An ecologically sound approach to manage invasive weeds in the U.S. is through the use of insects that feed and damage only the target weed. EBCL identified two insect species that feed and significantly damage French broom, a highly invasive weed in California.  

French broom
French Broom. (Photo courtesy of the European Biological Control Laboratory)

One weevil (Lepidapion argentatum) is both a gall maker and a seed feeder, and one psyllid (Arytinnis hakani) is damaging French broom by sucking the sap from the stems and leaves. These insect species both reduce the weed’s growth.

EBCL researchers are using novel chemical ecology techniques to investigate the olfactory preferences of the French broom psyllid. The main focus is to understand what plant odors attract the psyllid in an effort to predict its behavior in the field when introduced as a biocontrol agent into California.

Research is continuing to determine if these insects only attack French broom before safely releasing them into the U.S. The research will involve outdoor evaluation of two potential biological control candidates which hopefully will lead to the preparation of a petition for eventual release.
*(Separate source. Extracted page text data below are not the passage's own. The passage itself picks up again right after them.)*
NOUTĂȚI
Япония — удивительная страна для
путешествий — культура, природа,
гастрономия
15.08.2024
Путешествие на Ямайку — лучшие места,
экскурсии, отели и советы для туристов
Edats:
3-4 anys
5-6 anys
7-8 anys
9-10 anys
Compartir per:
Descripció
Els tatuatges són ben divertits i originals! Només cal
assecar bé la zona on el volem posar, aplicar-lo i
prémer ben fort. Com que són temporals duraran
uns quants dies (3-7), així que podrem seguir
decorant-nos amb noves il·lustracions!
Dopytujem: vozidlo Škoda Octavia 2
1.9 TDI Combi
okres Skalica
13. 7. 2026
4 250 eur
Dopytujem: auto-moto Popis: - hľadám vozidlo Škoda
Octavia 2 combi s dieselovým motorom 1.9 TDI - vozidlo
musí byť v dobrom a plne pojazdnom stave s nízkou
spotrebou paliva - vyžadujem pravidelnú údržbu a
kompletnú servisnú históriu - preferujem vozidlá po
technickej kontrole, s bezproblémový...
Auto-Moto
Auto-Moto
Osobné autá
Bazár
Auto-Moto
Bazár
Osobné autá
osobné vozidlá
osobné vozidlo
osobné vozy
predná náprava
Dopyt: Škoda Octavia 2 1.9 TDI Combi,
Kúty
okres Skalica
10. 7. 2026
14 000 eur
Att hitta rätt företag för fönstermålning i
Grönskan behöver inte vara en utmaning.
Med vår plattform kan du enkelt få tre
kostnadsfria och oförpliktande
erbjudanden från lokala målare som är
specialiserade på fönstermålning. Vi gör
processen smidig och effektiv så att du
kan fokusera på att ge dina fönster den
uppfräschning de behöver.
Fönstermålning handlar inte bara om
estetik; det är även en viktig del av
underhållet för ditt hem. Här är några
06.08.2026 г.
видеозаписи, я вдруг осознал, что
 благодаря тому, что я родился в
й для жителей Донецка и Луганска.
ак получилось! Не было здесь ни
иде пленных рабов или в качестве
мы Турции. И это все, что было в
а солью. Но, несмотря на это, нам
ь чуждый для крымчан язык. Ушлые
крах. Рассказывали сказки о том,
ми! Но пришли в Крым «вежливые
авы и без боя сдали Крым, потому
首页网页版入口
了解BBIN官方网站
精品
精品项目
Medusahead and Tree-of-Heaven

Exploration in Europe recently revealed potential agents for two targets of particular interest and importance including medusahead rye, which is distributed throughout the Western U.S. and tree-of-heaven, which is predominantly present in the Eastern U.S.

Medusahead impacts millions of hectares of rangelands and tree-of-heaven is highly invasive in field, urban and suburban areas causing significant disturbance of cultivated and natural areas.

Partnering with the Biotechnology and Biological Control Agency in Rome, EBCL employees recently discovered a galling wasp (Tetramesa amica) on Medusahead in Greece. The population is very localized but apparently negatively impacts plant growth by forming galls on the stems (see the arrow in the photo below) that replace seeds.

A gall appears on the Medusahead’s stem. (Photo courtesy of the European Biological Control Laboratory)

An eriophyid mite species, Aculus mosoniensis, was found in different European countries always associated with the tree-of-heaven. This mite induces downward rolling of leaves with reddening (see arrow in the photo below). Once infested, the plant growth is reduced.

In 2020, an open field test was initiated at the Biotechnology and Biological Control Agency facilities, exposing tree-of-heaven and 14 nontarget plants species to the biocontrol candidate agent. Results showed a narrow host specificity of the mite, recorded only from the target weed species.

Reddening appears on the tree-of-heaven. (Photo courtesy of the European Biological Control Laboratory)

Authors: René Sforza, Marie-Claude Bon, Javid Kashefi, Mélanie Tannières, and Massimo Cristofaro

Contact: Michael Grodowitz,

The European Biological Control Laboratory (EBCL) was established in 1991 near Montpellier, France. EBCL was created by the merger of the former European Parasite Laboratory, established in Paris in 1919, and the Biological Control of Weeds Laboratory in Rome. EBCL has a satellite laboratory in Thessaloniki, Greece. As the only USDA ARS-operated laboratory outside the United States, EBCL develops biological control technologies which can be used to suppress invading weeds and insect pests of Eurasian origin. EBCL researchers do this by searching for natural enemies (insects, mites, and pathogens) in their native habitat, determining their identity, testing their host specificity and potential impact in laboratory and field experiments, and shipping promising organisms to the U.S. for further testing as biological control agents. EBCL collaborates with scientists in many countries in Europe, Asia, and Africa to explore in regions of origin of the target weeds and insects.